These fillers may be used alone or in combination to add up to 100
parts by weight per 100 parts by weight Component (A).
[0041] The fillers of component (D) and (E) may if deemed required,
be treated to render them hydrophobic using a surface treatment of
the filler(s) for example with a fatty acid or a fatty acid ester
such as a stearate, or with organosilanes, organosiloxanes, or
organosilazanes hexaalkyl disilazane or short chain siloxane diols
to render the filler(s) hydrophobic and therefore easier to handle
and obtain a homogeneous mixture with the other sealant components
The surface treatment of the fillers makes the ground silicate
minerals easily wetted by the silicone polymer. These surface
modified fillers do not clump, and can be homogeneously
incorporated into the silyl functional organic polymer (Component
(A)). This results in improved room temperature mechanical
properties of the uncured and cured compositions. Furthermore, the
surface treated fillers give a lower conductivity than untreated or
raw material.
[0042] Component (F) 0 to 5 parts by weight per 100 parts by weight
of (A) water or a moisture-containing component. The
moisture-containing or moisture-generating component provides
moisture to enhance the cure of the composition. Component (F) can
be selected from hydrated salts such as calcium sulfate or sodium
sulfate pastes of fillers such as calcium carbonate with water, and
saturated molecular sieves, such as zeolite. Other moisture
generating materials may be selected from a moisture-containing
drying agent.
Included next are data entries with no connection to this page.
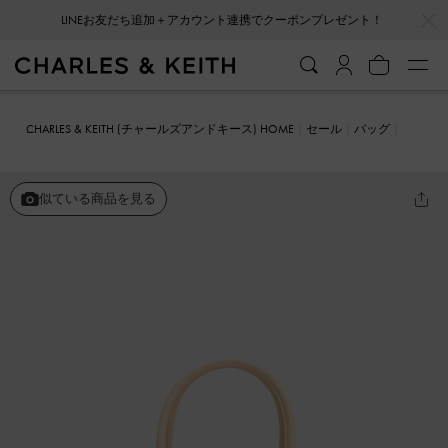
…
…
会員登録＋ニュースレター登録で10%OFFクーポンプレゼント！
CHARLES & KEITH (チャールズアンドキース) HOME
セール
バッグ
ハンドバッグ
キャンバス ダブルトップハンドルストラクチャーバッ
グ
似ている商品を見る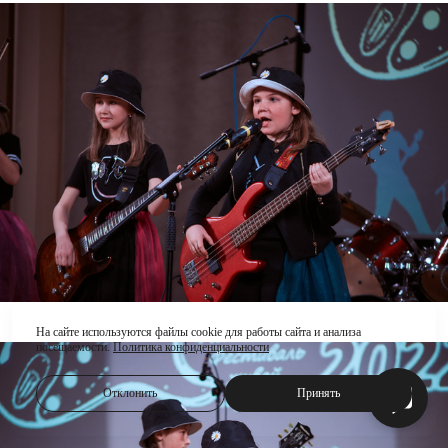
На сайте используются файлы cookie для работы сайта и анализа
посещаемости.
Политика конфиденциальности
Отклонить
Принять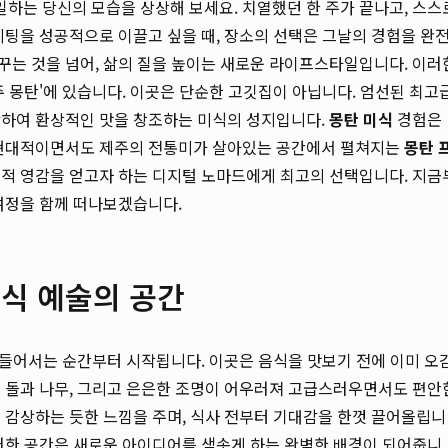
 일하는 당신의 모습을 상상해 보세요. 치열했던 한 주가 끝나고, 스스
미팅을 성공적으로 이끌고 싶을 때, 장소의 선택은 그날의 경험을 완
꾸는 것을 넘어, 삶의 질을 높이는 새로운 라이프스타일입니다. 이러
주 몽탄'에 있습니다. 이곳은 단순한 고깃집이 아닙니다. 엄선된 최고
합하여 환상적인 맛을 창조하는 미식의 성지입니다.
몽탄 미식
경험은
. 현대적이면서도 제주의 전통미가 살아있는 공간에서 펼쳐지는
몽탄 
미적 영감을 얻고자 하는 디지털 노마드에게 최고의 선택입니다. 지금
여정을 함께 떠나보겠습니다.
미식 예술의 공간
에 들어서는 순간부터 시작됩니다. 이곳은 음식을 맛보기 전에 이미 오
는 돌과 나무, 그리고 은은한 조명이 어우러져 고급스러우면서도 편안
 감상하는 듯한 느낌을 주며, 식사 전부터 기대감을 한껏 끌어올립니
이러한 공간은 새로운 아이디어를 샘솟게 하는 완벽한 배경이 되어줍니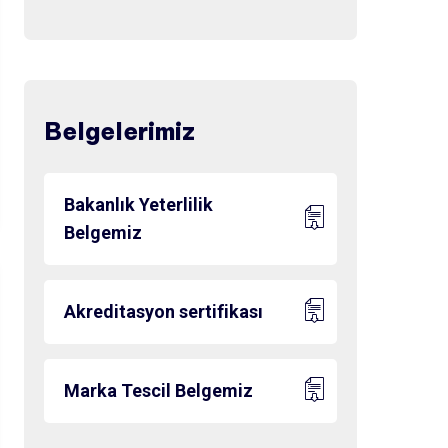
Belgelerimiz
Bakanlık Yeterlilik
Belgemiz
Akreditasyon sertifikası
Marka Tescil Belgemiz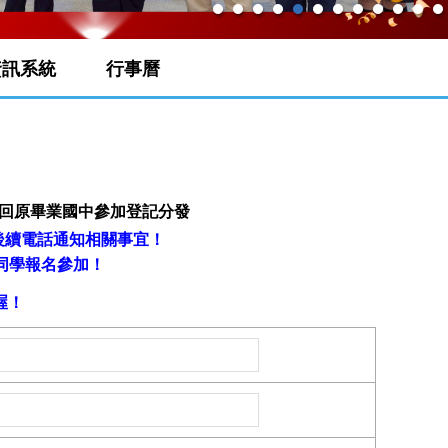
資訊系統
行事曆
回
原畢業國中
參加登記分發
後續電話通知相關事宜！
同學報名參加！
喔！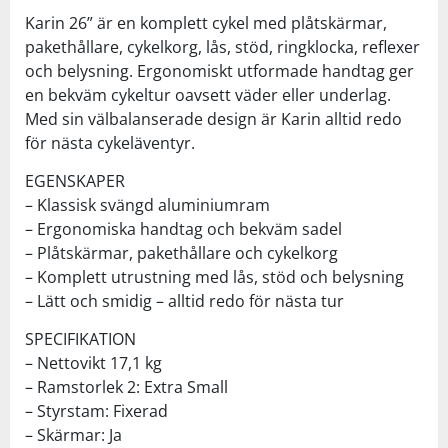
Karin 26” är en komplett cykel med plåtskärmar,
pakethållare, cykelkorg, lås, stöd, ringklocka, reflexer
och belysning. Ergonomiskt utformade handtag ger
en bekväm cykeltur oavsett väder eller underlag.
Med sin välbalanserade design är Karin alltid redo
för nästa cykeläventyr.
EGENSKAPER
– Klassisk svängd aluminiumram
– Ergonomiska handtag och bekväm sadel
– Plåtskärmar, pakethållare och cykelkorg
– Komplett utrustning med lås, stöd och belysning
– Lätt och smidig – alltid redo för nästa tur
SPECIFIKATION
– Nettovikt 17,1 kg
– Ramstorlek 2: Extra Small
– Styrstam: Fixerad
– Skärmar: Ja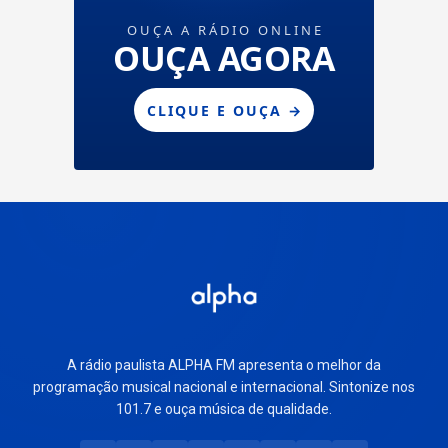
A rádio paulista ALPHA FM apresenta o melhor da
programação musical nacional e internacional. Sintonize nos
101.7 e ouça música de qualidade.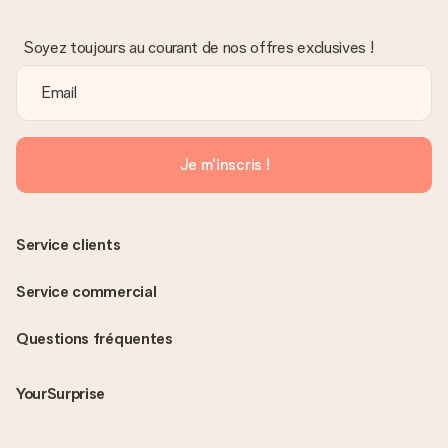
3 jours supplémentaires pour la livraison de votre cadeau en
cas de paiement par virement bancaire.
Soyez toujours au courant de nos offres exclusives !
Réception du cadeau
Que puis-je faire si le cadeau ne me convient pas tout à
fait ?
Nous déplorons le fait que votre cadeau ne vous plaise pas.
Vous pouvez dans ce cas contacter notre service client qui
Je m'inscris !
vous aidera à trouver une solution satisfaisante.
La facture est-elle envoyée avec le cadeau ?
Nous n’envoyons pas de facture avec le cadeau. Nous vous
Service clients
l’envoyons par e-mail avec la confirmation de commande. Vous
pouvez de même retrouver votre facture dans votre espace
Service commercial
personnel MySurprise. Vous pouvez ainsi être tranquille et
envoyer directement le cadeau à l’heureux destinataire, pour
un véritable effet surprise !
Questions fréquentes
YourSurprise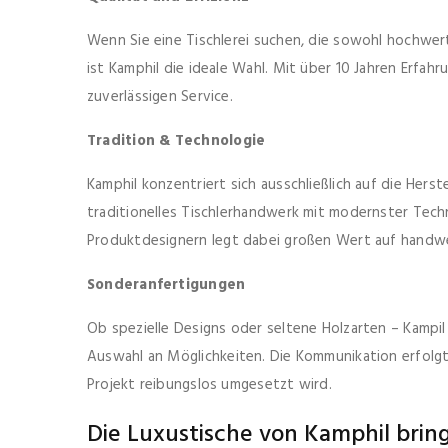
Wenn Sie eine Tischlerei suchen, die sowohl hochwerti
ist Kamphil die ideale Wahl. Mit über 10 Jahren Erfahru
zuverlässigen Service.
Tradition & Technologie
Kamphil konzentriert sich ausschließlich auf die Her
traditionelles Tischlerhandwerk mit modernster Tech
Produktdesignern legt dabei großen Wert auf handwer
Sonderanfertigungen
Ob spezielle Designs oder seltene Holzarten – Kampil
Auswahl an Möglichkeiten. Die Kommunikation erfolgt d
Projekt reibungslos umgesetzt wird.
Die Luxustische von Kamphil bring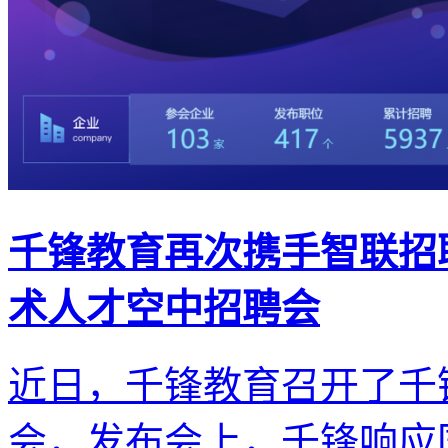
千锋教育再次携手智联招聘
术人才空中招聘会
近日，千锋教育召开了千锋
会，发布会上，千锋响应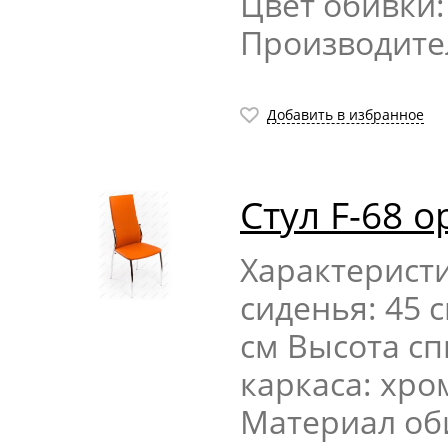
Цвет обивки
Производите
Добавить в избранное
Стул F-68 
Характерист
сиденья: 45 
см Высота сп
каркаса: хр
Материал об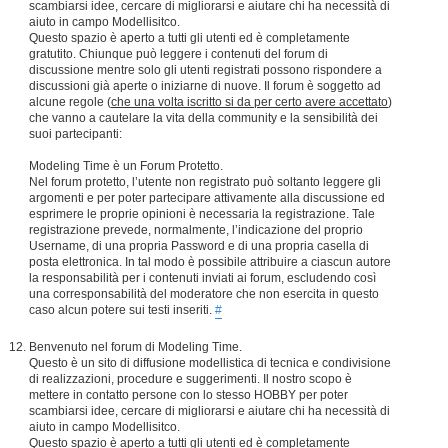
scambiarsi idee, cercare di migliorarsi e aiutare chi ha necessità di
aiuto in campo Modellisitco.
Questo spazio è aperto a tutti gli utenti ed è completamente
gratutito. Chiunque può leggere i contenuti del forum di
discussione mentre solo gli utenti registrati possono rispondere a
discussioni già aperte o iniziarne di nuove. Il forum è soggetto ad
alcune regole (
che una volta iscritto si da per certo avere accettato
)
che vanno a cautelare la vita della community e la sensibilità dei
suoi partecipanti:
Modeling Time è un Forum Protetto.
Nel forum protetto, l’utente non registrato può soltanto leggere gli
argomenti e per poter partecipare attivamente alla discussione ed
esprimere le proprie opinioni è necessaria la registrazione. Tale
registrazione prevede, normalmente, l’indicazione del proprio
Username, di una propria Password e di una propria casella di
posta elettronica. In tal modo è possibile attribuire a ciascun autore
la responsabilità per i contenuti inviati ai forum, escludendo così
una corresponsabilità del moderatore che non esercita in questo
caso alcun potere sui testi inseriti.
#
Benvenuto nel forum di Modeling Time.
Questo è un sito di diffusione modellistica di tecnica e condivisione
di realizzazioni, procedure e suggerimenti. Il nostro scopo è
mettere in contatto persone con lo stesso HOBBY per poter
scambiarsi idee, cercare di migliorarsi e aiutare chi ha necessità di
aiuto in campo Modellisitco.
Questo spazio è aperto a tutti gli utenti ed è completamente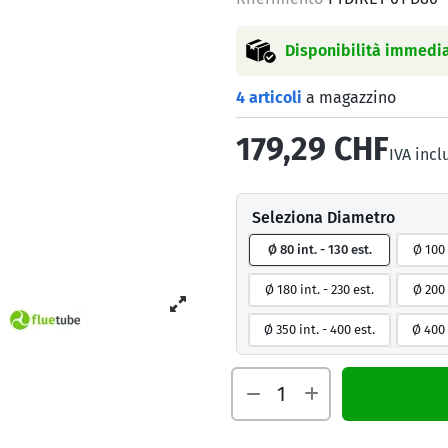
Disponibilità immedia
4 articoli
a magazzino
179,29 CHF
IVA incl
Seleziona Diametro
Ø 80 int. - 130 est.
Ø 100 
Ø 180 int. - 230 est.
Ø 200 
Ø 350 int. - 400 est.
Ø 400 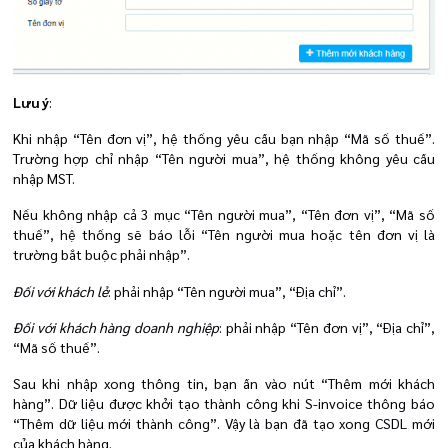
Lưu ý
:
Khi nhập “Tên đơn vị”, hệ thống yêu cầu bạn nhập “Mã số thuế”.
Trường hợp chỉ nhập “Tên người mua”, hệ thống không yêu cầu
nhập MST.
Nếu không nhập cả 3 mục “Tên người mua”, “Tên đơn vị”, “Mã số
thuế”, hệ thống sẽ báo lỗi “Tên người mua hoặc tên đơn vị là
trường bắt buộc phải nhập”.
Đối với khách lẻ
: phải nhập “Tên người mua”, “Địa chỉ”.
Đối với khách hàng doanh nghiệp
: phải nhập “Tên đơn vị”, “Địa chỉ”,
“Mã số thuế”.
Sau khi nhập xong thông tin, bạn ấn vào nút “Thêm mới khách
hàng”. Dữ liệu được khởi tạo thành công khi S-invoice thông báo
“Thêm dữ liệu mới thành công”. Vậy là bạn đã tạo xong CSDL mới
của khách hàng.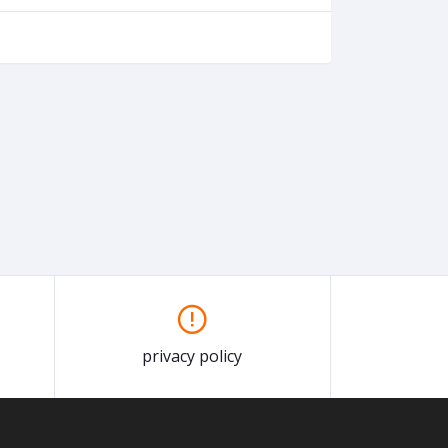
privacy policy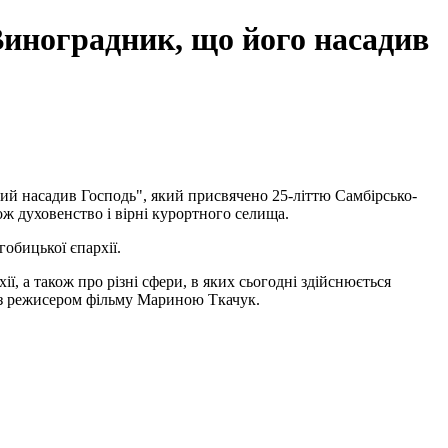
Виноградник, що його насадив
кий насадив Господь", який присвячено 25-літтю Самбірсько-
ж духовенство і вірні курортного селища.
обицької єпархії.
ї, а також про різні сфери, в яких сьогодні здійснюється
 з режисером фільму Мариною Ткачук.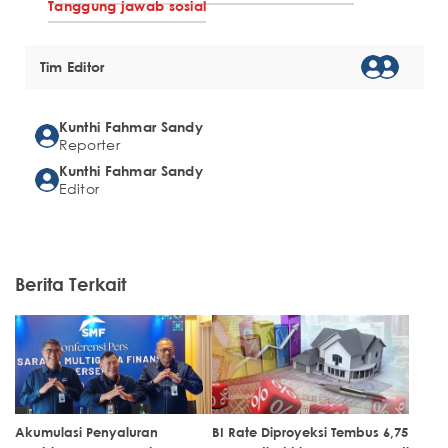
Tanggung jawab sosial
Tim Editor
Kunthi Fahmar Sandy
Reporter
Kunthi Fahmar Sandy
Editor
Berita Terkait
Akumulasi Penyaluran
BI Rate Diproyeksi Tembus 6,75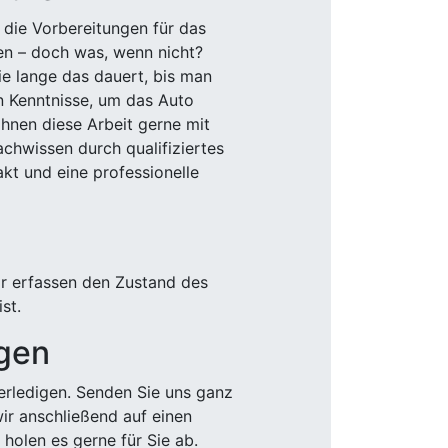
 die Vorbereitungen für das
den – doch was, wenn nicht?
e lange das dauert, bis man
n Kenntnisse, um das Auto
Ihnen diese Arbeit gerne mit
chwissen durch qualifiziertes
akt und eine professionelle
ir erfassen den Zustand des
st.
igen
rledigen. Senden Sie uns ganz
wir anschließend auf einen
olen es gerne für Sie ab.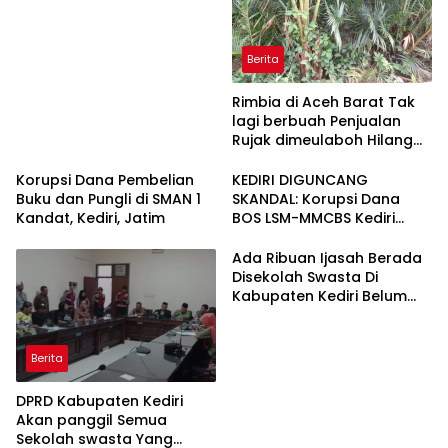
Berita
Rimbia di Aceh Barat Tak
lagi berbuah Penjualan
Rujak dimeulaboh Hilang
cipta Rasa.
Korupsi Dana Pembelian
KEDIRI DIGUNCANG
Buku dan Pungli di SMAN 1
SKANDAL: Korupsi Dana
Kandat, Kediri, Jatim
BOS LSM-MMCBS Kediri
Demo di Depan Kantor
Dinas Pendidikan
Ada Ribuan Ijasah Berada
Kabupaten Kediri Menuntut
Disekolah Swasta Di
Kepala Dinas Pendidikan di
Kabupaten Kediri Belum
Copot dari Jabatannya
Diambil Pemkab dan Dprd
Harus Ikut Bertanggung
Jawab
Berita
DPRD Kabupaten Kediri
Akan panggil Semua
Sekolah swasta Yang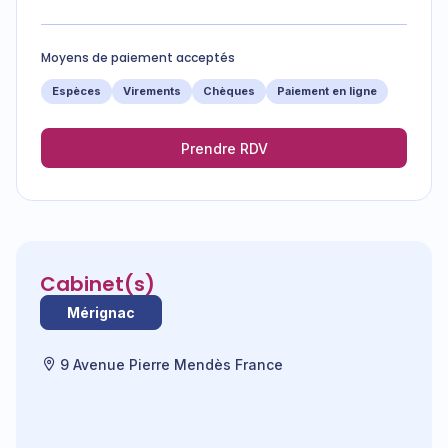
Moyens de paiement acceptés
Espèces
Virements
Chèques
Paiement en ligne
Prendre RDV
Cabinet(s)
Mérignac
9 Avenue Pierre Mendès France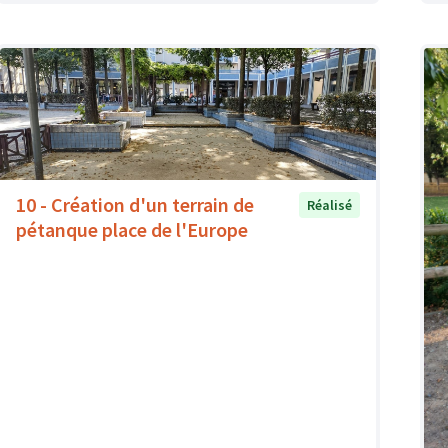
10 - Création d'un terrain de
Réalisé
pétanque place de l'Europe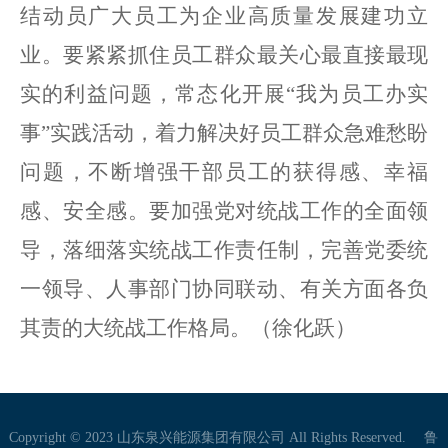
结动员广大员工为企业高质量发展建功立
业。要
紧紧抓住员工群众最关心最直接最现
实的利益问题，
常态化开展
“我为员工办实
事”实践活动，
着力解决好员工群众急难愁盼
问题，不断增强干部员工的获得感、幸福
感、安全感。
要加强党对统战工作的全面领
导，落细落实统战工作责任制，完善党委统
一领导、人事部门协同联动、有关方面各负
其责的大统战工作格局。（徐化跃）
Copyright © 2023 山东泉兴能源集团有限公司 All Rights Reserved.
鲁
Water may be generated in-situ as a by-product of a
chemical reaction, e.g. as described in EP1466939, JP08-041358 and
JP2001-303,024.
[0043] In addition to the above ingredients, the composition may
include additives which impart or enhance certain properties of the
cured composition or facilitate processing of the curable
composition, as long as the objectives of the invention are met.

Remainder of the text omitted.